It's all very pretty sandstone buildings and cobbled streets. And not many cars - bicycles everywhere.


A peek into a college:

This trip wasn't so rushed so had a little while to walk around here (and buy an Oxford University jumper) before heading towards Stratford-Upon-Avon. On the way we drove throught the cotswolds which is an area of cottages - many of them still with thatched roofs. These are protected, meaning if you have a thatched roof you can't tile it, and if you have a tiled roof and decide to change to thatch you can't change it back. And people pay a lot of money for these cottages, even though you will eventually need to rethatch at a cost of 40,000 pounds ($100,000), and insurance is expensive due to fire risk. But they are pretty! :p The one in the photo below, we were told, was worth about 500,000 pounds (thats over 1 million dollars!!!)


Then we drove on to Stratford and Shakespeare's birthplace. Tourist infested, but well preserved and interesting to see for a Shakespeare buff like me (though this conversion is probably a new development - I always admired the plays but the more I learn and study the plays, the more I have come to think they are brilliant!!).


Then we went on to Warwick castle, which is a really well preserved medieval castle (one of the castle's built by William the Conqueror after he invaded in 1066 - never used and pretty much obsolete from the time it was built like all the fortifications William built, but perhaps his fortifications were the reason England wasn't invaded again and taken over so easily like William himself did.) It had a dungeon and everything! This was great to see. They had waxwork displays depicted both medieval life, and the life of the Earl of Warwick and his family who lived in the castle later. These were freakily realistic looking, and if you put your face up close to the fugures face you were sure at any moment they would move and you would realise you had been staring at a real person. We decided that we would have to go back one day dressed in medieval costume and sit in the display until some unsuspecting tourist came along and then spook them.

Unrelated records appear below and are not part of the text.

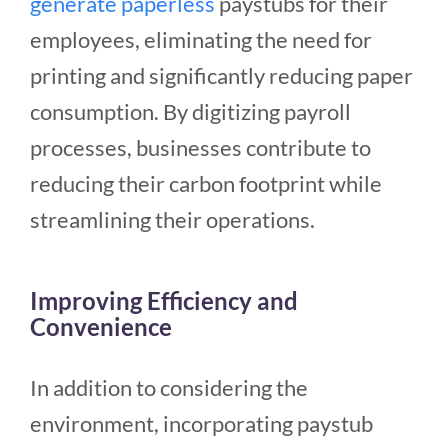
generate paperless
paystubs for their
employees, eliminating the need for
printing and significantly reducing paper
consumption. By digitizing payroll
processes, businesses contribute to
reducing their carbon footprint while
streamlining their operations.
Improving Efficiency and
Convenience
In addition to considering the
environment, incorporating paystub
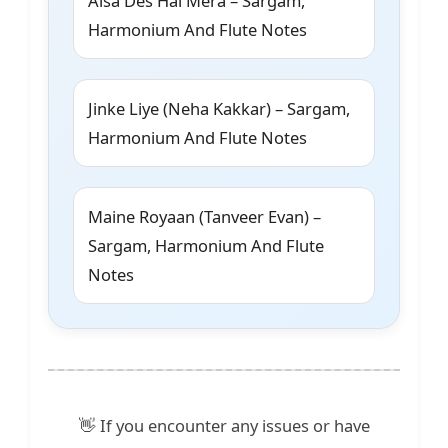
Aisa Des Hai Mera – Sargam,
Harmonium And Flute Notes
Jinke Liye (Neha Kakkar) – Sargam,
Harmonium And Flute Notes
Maine Royaan (Tanveer Evan) –
Sargam, Harmonium And Flute
Notes
👋 If you encounter any issues or have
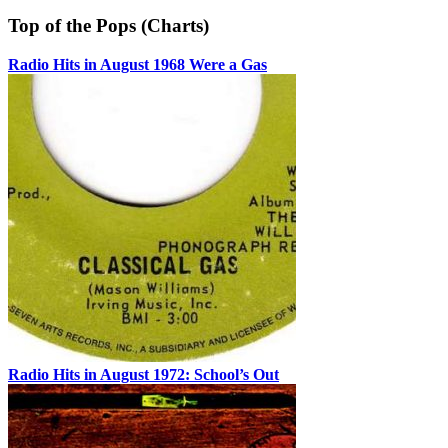
Top of the Pops (Charts)
Radio Hits in August 1968 Were a Gas
Radio Hits in August 1972: School’s Out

This photo was taken from the top of the tower (seen below). The walk up there was up a narrow winding and claustrophobic set of stairs, that for someone afraid of heights generated nightmares of a never ending spiral!) And there were grates at the top which looked straight down to the ground. However, not that long ago heights like this would have induced a sweaty, heart pounding panic but what I felt here was very mild, just a slight and entirely bearable discomfort. I've noticed my fear of heights since arriving here (in recent years escalating to a real irrational phobia) has abated. Which makes me think that it probably is a psychological, self-confidence related thing. Anyway, back to the photos:IMG_1036.jpg

That night I went back to the hostel, and even though I was invited out by two Italian guys in my dorm, I decided I couldn't do anything but go to sleep. I had thought about walking to see westminster abbey and trafalgar square at night, but apart from the fact that i didn't really want to walk at night alone, I was too exhausted and decided I would go in the morning before my bus back to Leeds.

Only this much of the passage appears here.